TASK REQUIREMENTS: Please output the section of the listing below that opens with the line containing "In order to click on Nem" and closes with the line containing "What do you see at coordinates (430, 434)", exactly and with nothing else.

::: SUPPLIED DATA

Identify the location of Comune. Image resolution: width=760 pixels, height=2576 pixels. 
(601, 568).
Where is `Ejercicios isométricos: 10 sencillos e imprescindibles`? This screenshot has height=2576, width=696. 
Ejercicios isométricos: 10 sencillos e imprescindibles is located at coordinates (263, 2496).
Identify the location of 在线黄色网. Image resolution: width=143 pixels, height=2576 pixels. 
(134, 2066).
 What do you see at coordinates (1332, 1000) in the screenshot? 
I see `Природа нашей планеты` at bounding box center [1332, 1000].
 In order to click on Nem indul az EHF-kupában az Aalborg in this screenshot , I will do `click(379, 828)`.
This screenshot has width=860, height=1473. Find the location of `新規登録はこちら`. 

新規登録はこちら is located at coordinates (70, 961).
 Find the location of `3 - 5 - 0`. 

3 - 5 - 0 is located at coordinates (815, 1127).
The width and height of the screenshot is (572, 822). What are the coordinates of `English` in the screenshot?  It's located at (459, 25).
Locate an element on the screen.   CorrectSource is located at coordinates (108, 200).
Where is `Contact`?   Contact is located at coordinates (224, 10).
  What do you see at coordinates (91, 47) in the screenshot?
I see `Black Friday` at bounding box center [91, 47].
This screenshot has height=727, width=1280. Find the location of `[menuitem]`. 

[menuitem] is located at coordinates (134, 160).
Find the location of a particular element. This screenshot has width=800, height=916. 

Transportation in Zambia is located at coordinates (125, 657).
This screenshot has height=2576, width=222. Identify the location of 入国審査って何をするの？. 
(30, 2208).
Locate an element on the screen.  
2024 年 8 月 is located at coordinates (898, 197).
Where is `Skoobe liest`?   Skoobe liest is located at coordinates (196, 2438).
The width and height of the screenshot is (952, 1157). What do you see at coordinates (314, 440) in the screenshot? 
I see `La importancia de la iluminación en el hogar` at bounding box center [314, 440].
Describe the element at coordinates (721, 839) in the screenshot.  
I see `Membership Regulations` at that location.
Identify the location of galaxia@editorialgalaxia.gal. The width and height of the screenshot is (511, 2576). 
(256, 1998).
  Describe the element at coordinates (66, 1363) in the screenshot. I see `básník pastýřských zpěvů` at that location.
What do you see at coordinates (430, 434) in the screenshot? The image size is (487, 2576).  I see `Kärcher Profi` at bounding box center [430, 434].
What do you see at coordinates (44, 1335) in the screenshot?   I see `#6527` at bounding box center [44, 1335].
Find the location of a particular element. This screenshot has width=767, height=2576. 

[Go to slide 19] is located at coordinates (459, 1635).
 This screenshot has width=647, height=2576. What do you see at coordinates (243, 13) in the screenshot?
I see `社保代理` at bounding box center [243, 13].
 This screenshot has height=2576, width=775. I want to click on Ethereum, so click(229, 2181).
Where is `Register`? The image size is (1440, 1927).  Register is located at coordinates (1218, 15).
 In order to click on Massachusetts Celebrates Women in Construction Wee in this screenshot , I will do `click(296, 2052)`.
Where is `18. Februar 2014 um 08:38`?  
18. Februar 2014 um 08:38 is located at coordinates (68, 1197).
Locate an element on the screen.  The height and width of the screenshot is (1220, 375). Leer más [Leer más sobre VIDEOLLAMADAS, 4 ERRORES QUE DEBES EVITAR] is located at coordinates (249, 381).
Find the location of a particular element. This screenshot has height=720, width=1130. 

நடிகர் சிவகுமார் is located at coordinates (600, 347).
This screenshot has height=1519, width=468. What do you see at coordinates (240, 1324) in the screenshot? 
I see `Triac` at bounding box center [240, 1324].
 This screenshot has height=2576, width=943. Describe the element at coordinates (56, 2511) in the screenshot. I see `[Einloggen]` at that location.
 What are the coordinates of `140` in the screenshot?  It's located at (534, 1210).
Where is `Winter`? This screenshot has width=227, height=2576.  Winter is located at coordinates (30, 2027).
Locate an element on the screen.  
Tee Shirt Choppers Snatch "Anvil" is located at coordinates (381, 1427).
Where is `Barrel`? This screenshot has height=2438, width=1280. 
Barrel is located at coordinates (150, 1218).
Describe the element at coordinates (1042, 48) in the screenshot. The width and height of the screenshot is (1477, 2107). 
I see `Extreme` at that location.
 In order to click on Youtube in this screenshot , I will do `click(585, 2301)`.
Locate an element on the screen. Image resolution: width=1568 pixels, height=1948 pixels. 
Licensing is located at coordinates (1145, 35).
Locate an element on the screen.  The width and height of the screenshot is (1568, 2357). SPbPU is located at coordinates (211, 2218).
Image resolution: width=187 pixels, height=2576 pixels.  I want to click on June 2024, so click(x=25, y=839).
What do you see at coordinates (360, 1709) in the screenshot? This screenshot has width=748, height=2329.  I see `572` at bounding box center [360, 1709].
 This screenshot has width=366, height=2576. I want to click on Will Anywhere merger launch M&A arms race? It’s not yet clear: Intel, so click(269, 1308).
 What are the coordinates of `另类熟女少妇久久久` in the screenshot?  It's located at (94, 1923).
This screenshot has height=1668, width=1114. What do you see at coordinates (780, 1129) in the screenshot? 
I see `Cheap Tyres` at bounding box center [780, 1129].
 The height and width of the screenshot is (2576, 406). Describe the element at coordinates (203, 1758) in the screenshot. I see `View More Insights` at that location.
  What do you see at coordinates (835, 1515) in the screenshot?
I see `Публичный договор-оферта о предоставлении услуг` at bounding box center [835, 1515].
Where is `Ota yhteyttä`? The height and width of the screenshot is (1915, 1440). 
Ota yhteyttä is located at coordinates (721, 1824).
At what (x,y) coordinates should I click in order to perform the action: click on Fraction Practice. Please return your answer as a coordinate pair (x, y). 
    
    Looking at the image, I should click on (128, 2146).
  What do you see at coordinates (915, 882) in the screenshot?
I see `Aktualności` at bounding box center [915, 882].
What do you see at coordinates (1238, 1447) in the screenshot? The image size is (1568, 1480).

::::::

TASK RESPONSE:
 In order to click on Nem indul az EHF-kupában az Aalborg in this screenshot , I will do `click(379, 828)`.
This screenshot has width=860, height=1473. Find the location of `新規登録はこちら`. 

新規登録はこちら is located at coordinates (70, 961).
 Find the location of `3 - 5 - 0`. 

3 - 5 - 0 is located at coordinates (815, 1127).
The width and height of the screenshot is (572, 822). What are the coordinates of `English` in the screenshot?  It's located at (459, 25).
Locate an element on the screen.   CorrectSource is located at coordinates (108, 200).
Where is `Contact`?   Contact is located at coordinates (224, 10).
  What do you see at coordinates (91, 47) in the screenshot?
I see `Black Friday` at bounding box center [91, 47].
This screenshot has height=727, width=1280. Find the location of `[menuitem]`. 

[menuitem] is located at coordinates (134, 160).
Find the location of a particular element. This screenshot has width=800, height=916. 

Transportation in Zambia is located at coordinates (125, 657).
This screenshot has height=2576, width=222. Identify the location of 入国審査って何をするの？. 
(30, 2208).
Locate an element on the screen.  
2024 年 8 月 is located at coordinates (898, 197).
Where is `Skoobe liest`?   Skoobe liest is located at coordinates (196, 2438).
The width and height of the screenshot is (952, 1157). What do you see at coordinates (314, 440) in the screenshot? 
I see `La importancia de la iluminación en el hogar` at bounding box center [314, 440].
Describe the element at coordinates (721, 839) in the screenshot.  
I see `Membership Regulations` at that location.
Identify the location of galaxia@editorialgalaxia.gal. The width and height of the screenshot is (511, 2576). 
(256, 1998).
  Describe the element at coordinates (66, 1363) in the screenshot. I see `básník pastýřských zpěvů` at that location.
What do you see at coordinates (430, 434) in the screenshot? The image size is (487, 2576).  I see `Kärcher Profi` at bounding box center [430, 434].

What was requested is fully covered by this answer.